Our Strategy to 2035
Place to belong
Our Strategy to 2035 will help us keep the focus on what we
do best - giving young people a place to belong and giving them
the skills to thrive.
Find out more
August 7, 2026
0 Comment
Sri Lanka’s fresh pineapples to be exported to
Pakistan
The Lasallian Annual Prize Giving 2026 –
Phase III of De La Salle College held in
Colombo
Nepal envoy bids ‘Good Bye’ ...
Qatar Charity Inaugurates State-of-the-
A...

┄┄┄┄┄┄┄┄┄┄

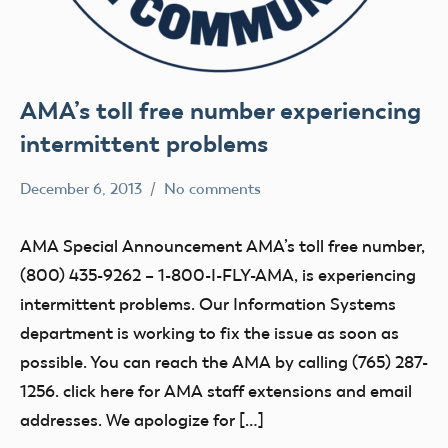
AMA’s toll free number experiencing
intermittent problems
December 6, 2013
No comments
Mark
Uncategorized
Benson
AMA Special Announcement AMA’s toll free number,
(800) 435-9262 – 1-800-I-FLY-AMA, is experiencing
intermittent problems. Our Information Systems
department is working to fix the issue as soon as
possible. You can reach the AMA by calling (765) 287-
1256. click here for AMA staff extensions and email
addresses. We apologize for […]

┄┄┄┄┄┄┄┄┄┄

#### PROBLEM REQUIREMENTS:
Lines in the records that hold the word "problems" are to be counted; give only the total.

#### RESPONSE AREA:
2